__ASSIGNMENT__:
The copy you give must match the lines from the top of the data through the line containing "A 250 cm-es műfenyőt fém talppal szállítjuk." exactly, and it must hold no pictures.

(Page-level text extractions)

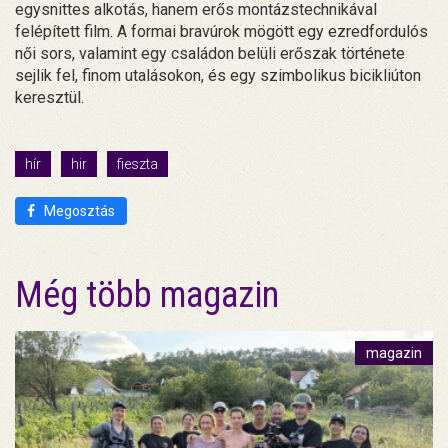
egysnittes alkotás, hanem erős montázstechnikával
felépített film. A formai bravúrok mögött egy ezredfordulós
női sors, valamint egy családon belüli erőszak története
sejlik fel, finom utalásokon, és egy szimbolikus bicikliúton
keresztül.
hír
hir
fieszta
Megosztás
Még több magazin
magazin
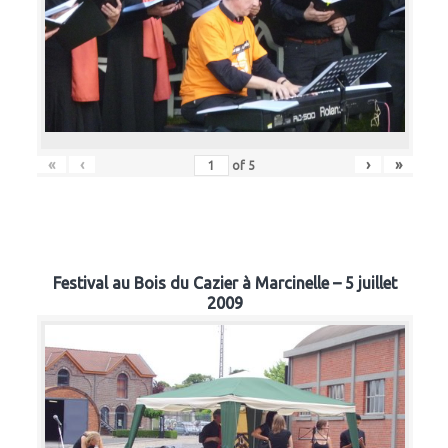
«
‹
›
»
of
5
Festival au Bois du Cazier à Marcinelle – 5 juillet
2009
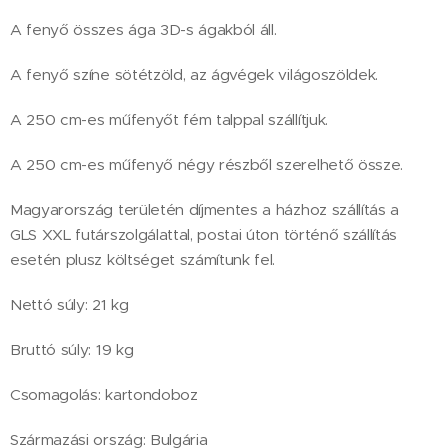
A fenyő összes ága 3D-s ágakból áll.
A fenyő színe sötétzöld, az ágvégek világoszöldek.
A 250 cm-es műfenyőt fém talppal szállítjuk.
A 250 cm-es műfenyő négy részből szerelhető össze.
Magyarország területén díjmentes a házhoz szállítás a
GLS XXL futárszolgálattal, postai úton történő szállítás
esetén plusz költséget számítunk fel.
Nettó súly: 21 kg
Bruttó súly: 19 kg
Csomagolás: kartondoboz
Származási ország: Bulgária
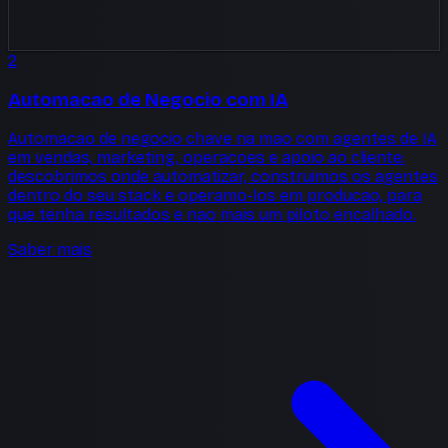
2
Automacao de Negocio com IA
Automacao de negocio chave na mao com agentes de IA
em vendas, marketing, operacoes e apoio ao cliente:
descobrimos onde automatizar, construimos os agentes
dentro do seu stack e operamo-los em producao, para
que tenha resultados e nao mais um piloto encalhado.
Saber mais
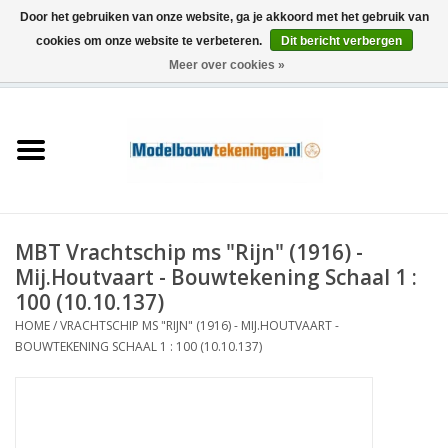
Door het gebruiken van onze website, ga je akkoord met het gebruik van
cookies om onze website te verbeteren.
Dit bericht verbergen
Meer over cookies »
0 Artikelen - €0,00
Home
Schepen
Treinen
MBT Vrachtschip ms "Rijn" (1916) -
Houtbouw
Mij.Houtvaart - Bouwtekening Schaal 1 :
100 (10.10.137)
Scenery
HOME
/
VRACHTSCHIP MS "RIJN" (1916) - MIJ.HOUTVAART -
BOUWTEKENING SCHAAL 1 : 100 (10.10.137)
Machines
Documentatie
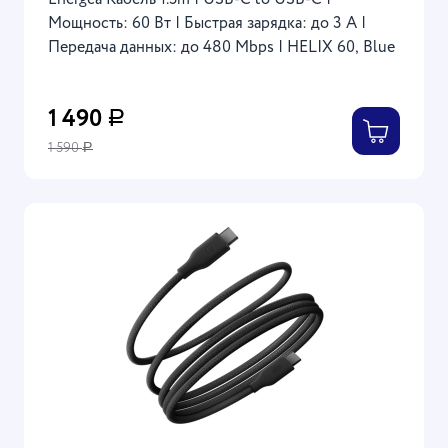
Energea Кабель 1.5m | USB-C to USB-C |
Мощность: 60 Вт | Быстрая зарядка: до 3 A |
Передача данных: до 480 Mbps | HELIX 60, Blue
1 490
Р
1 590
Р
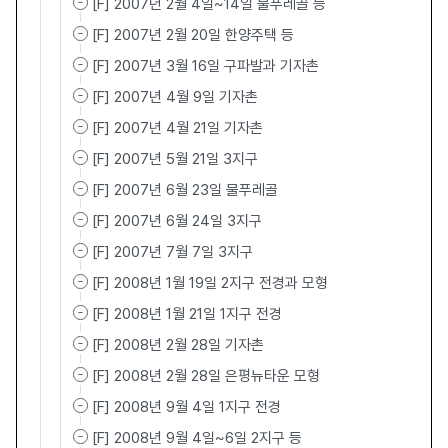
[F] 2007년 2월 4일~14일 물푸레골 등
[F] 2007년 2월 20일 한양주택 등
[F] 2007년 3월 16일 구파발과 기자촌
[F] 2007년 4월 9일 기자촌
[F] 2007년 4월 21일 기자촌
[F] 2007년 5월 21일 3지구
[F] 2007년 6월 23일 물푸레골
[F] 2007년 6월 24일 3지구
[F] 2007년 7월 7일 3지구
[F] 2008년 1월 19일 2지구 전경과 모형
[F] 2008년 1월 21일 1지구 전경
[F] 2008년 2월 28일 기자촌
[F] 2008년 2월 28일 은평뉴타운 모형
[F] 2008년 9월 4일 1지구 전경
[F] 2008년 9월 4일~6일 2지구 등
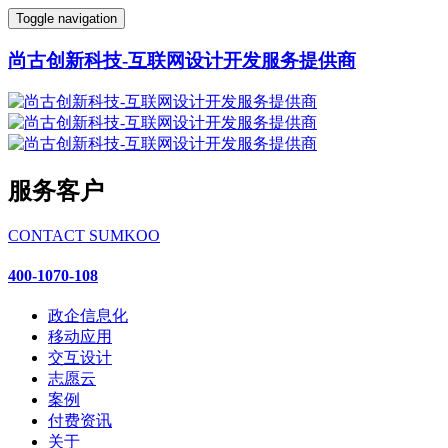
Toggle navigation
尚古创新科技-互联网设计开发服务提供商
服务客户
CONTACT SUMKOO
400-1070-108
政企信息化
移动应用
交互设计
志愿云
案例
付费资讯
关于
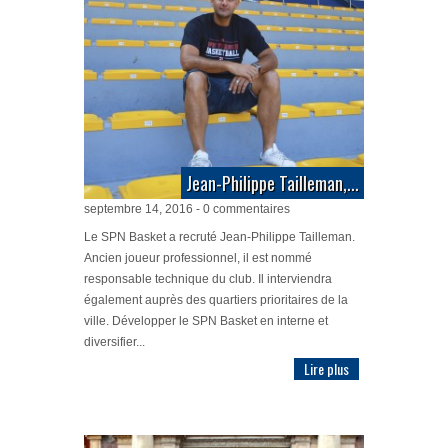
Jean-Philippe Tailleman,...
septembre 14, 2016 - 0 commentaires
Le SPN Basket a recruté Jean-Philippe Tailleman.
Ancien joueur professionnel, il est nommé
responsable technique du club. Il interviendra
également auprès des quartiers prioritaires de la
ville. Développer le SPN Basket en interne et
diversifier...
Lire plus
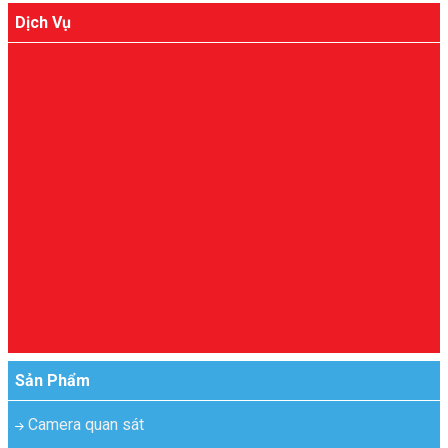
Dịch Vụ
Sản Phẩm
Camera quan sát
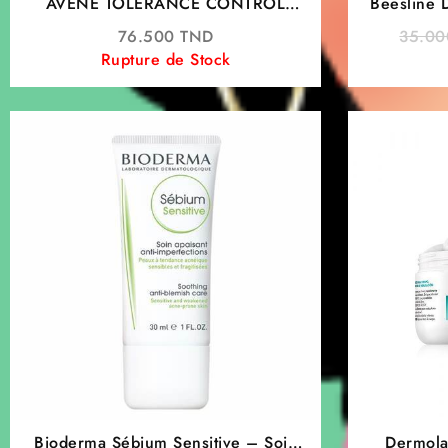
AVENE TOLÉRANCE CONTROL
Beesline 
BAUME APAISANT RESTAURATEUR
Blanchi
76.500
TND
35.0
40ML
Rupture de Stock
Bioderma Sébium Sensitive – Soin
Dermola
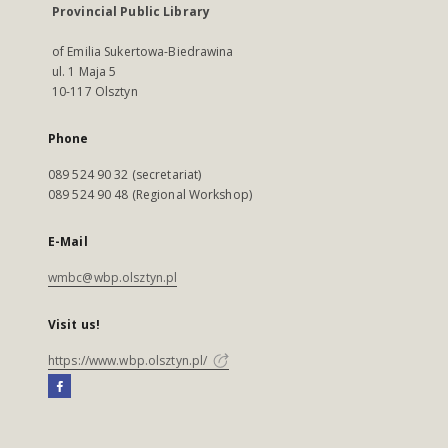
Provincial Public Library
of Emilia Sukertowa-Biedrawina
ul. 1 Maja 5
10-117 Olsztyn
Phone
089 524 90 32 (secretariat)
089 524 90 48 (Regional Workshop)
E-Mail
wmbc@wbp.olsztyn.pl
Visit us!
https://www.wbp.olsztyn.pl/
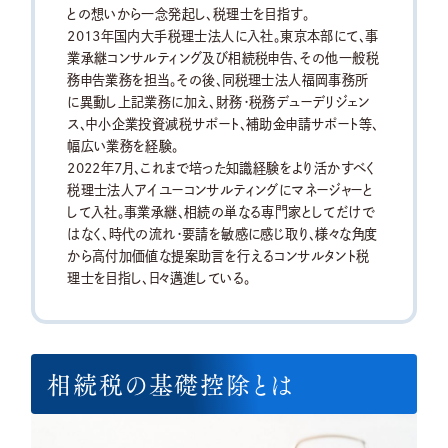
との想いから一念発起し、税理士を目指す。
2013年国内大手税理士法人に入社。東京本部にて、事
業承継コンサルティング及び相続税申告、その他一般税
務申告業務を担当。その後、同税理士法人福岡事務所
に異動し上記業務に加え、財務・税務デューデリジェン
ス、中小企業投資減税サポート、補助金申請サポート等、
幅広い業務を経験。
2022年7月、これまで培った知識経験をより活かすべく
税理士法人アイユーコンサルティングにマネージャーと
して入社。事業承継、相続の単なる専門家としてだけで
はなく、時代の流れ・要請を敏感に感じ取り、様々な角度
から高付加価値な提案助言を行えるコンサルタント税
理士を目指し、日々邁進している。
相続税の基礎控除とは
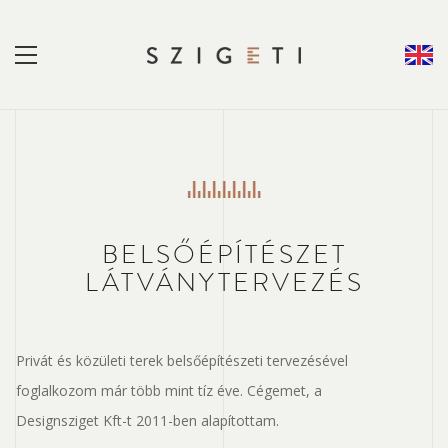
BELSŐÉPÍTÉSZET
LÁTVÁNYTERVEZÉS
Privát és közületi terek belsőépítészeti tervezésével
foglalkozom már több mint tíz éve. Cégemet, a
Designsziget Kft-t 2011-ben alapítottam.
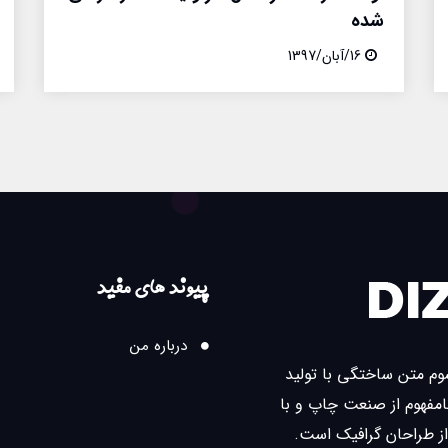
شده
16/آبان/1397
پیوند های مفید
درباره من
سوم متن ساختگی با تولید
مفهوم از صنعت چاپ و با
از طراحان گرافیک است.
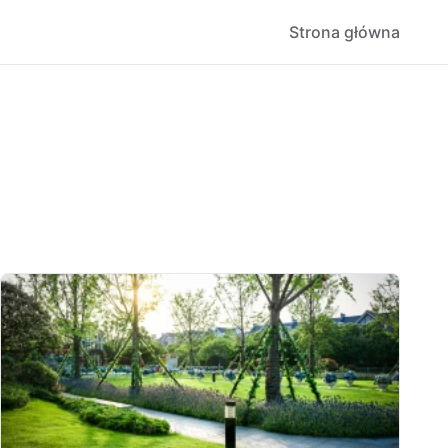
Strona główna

__EXERCISE RESPONSE__:
egysnittes alkotás, hanem erős montázstechnikával
felépített film. A formai bravúrok mögött egy ezredfordulós
női sors, valamint egy családon belüli erőszak története
sejlik fel, finom utalásokon, és egy szimbolikus bicikliúton
keresztül.
hír
hir
fieszta
Megosztás
Még több magazin
magazin
«
‹
›
»
of
5
Festival au Bois du Cazier à Marcinelle – 5 juillet
2009
A fenyő összes ága 3D-s ágakból áll.
A fenyő színe sötétzöld, az ágvégek világoszöldek.
A 250 cm-es műfenyőt fém talppal szállítjuk.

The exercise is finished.